The quickest way to get the network into a lot of homes would be to rebrand an existing channel. Saban targeted televangelist Pat Robertson’s Family Channel, the home of The 700 Club. Mel Woods, Saban’s chief operating officer at the time, recalls what transpired next. “Rupert Murdoch had a conversation with Pat Robertson,” Woods says. “The message came back to Haim: ‘They’re not interested.’ Chase Carey [then News Corp.’s co-COO] had a conversation—came back to Haim and said, ‘No, I don’t think they’re interested.’ Haim said, ‘Is it OK if I ask?’ ” Saban and Carey went to dinner with Tim Robertson, the televangelist’s son. “During that dinner, I spoke as a member of the top Fox management, even though I wasn’t,” Saban says. “I said, ‘We’ll give you movies. We’ll give you television shows. We’ll open the vaults. And Chase Carey is sitting there thinking, ‘What the heck is he saying?’ ”

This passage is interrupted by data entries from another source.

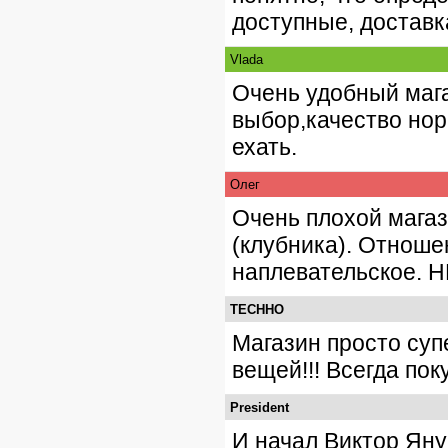
доступные, доставк
Vlada
Очень удобный маг
выбор,качество нор
ехать.
Олег
Очень плохой магаз
(клубника). Отноше
наплевательское. 
TECHHO
Магазин просто суп
вещей!!! Всегда пок
President
И начал Виктор Яну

In the end, the Robertsons sold the Family Channel to Saban and Murdoch for $1.9 billion. “I said, ‘Hallelujah, praise the Lord,’ ” Saban recalls. …

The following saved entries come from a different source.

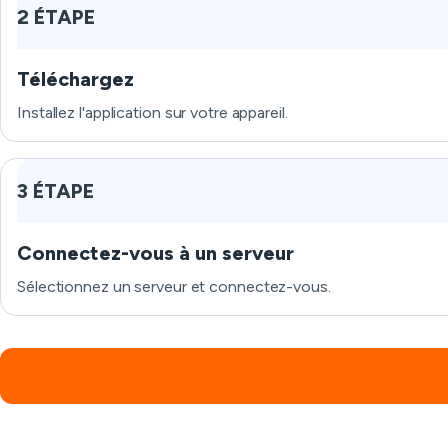
2 ÉTAPE
Téléchargez
Installez l'application sur votre appareil.
3 ÉTAPE
Connectez-vous à un serveur
Sélectionnez un serveur et connectez-vous.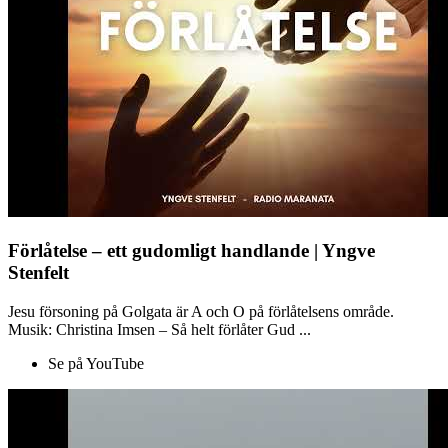
Förlåtelse – ett gudomligt handlande | Yngve
Stenfelt
Jesu försoning på Golgata är A och O på förlåtelsens område.
Musik: Christina Imsen – Så helt förlåter Gud ...
Se på YouTube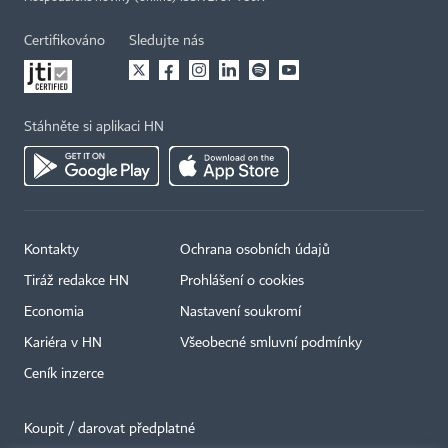
Certifikováno
Sledujte nás
Stáhněte si aplikaci HN
Kontakty
Ochrana osobních údajů
Tiráž redakce HN
Prohlášení o cookies
Economia
Nastavení soukromí
Kariéra v HN
Všeobecné smluvní podmínky
Ceník inzerce
Koupit / darovat předplatné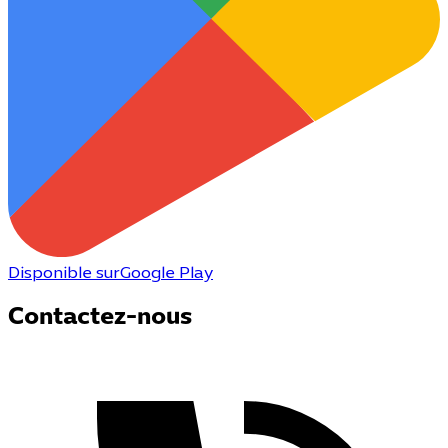
Disponible sur
Google Play
Contactez-nous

… Saban contacted Martin Indyk, the U.S. ambassador to Israel under Bill Clinton, and told him he wanted to start a think tank devoted to the Middle East. … Indyk suggested that Saban establish his think tank at the Brookings Institution, a D.C. fixture for almost 90 years. Indyk recalls that Saban asked: “What’s Brookings?” That’s true, Saban says now, mocking himself. “Yeah, I didn’t know what Brookings was. Are you guys to the left? Are you to the right? Are you in the center? What are you? What do you do? I don’t know nothing.” He endowed Brookings’s Saban Center for Middle East Policy in May 2002. Its annual forum let its namesake rub shoulders with heads of state from America, Israel, and the Arab world. (It’s now called the Center for Middle East Policy.) …

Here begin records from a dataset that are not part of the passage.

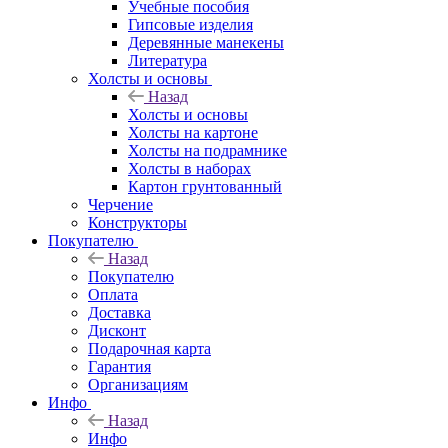
Учебные пособия
Гипсовые изделия
Деревянные манекены
Литература
Холсты и основы
Назад
Холсты и основы
Холсты на картоне
Холсты на подрамнике
Холсты в наборах
Картон грунтованный
Черчение
Конструкторы
Покупателю
Назад
Покупателю
Оплата
Доставка
Дисконт
Подарочная карта
Гарантия
Организациям
Инфо
Назад
Инфо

In 2006, Saban testified before the U.S. Senate about how he, along with several other wealthy businessmen, used an offshore shelter to lower his taxes. He handled it as smoothly as everything else, pleading ignorance. “I am neither a lawyer nor a tax expert, in fact my formal education ended when I finished high school,” Saban said, adding that he was in the process of settling up with the IRS.

Soon after, he and some of the same partners bought Univision. It was the most popular TV network among American Hispanics, the country’s fastest-growing ethnic group, who devoured the network’s prime-time telenovelas, soapy dramas often about life in rural Mexico. The shows were produced south of the border by Televisa, Mexico’s largest TV company. It was lucrative for Univision, which was buying content produced for pesos and collecting ad revenue in dollars.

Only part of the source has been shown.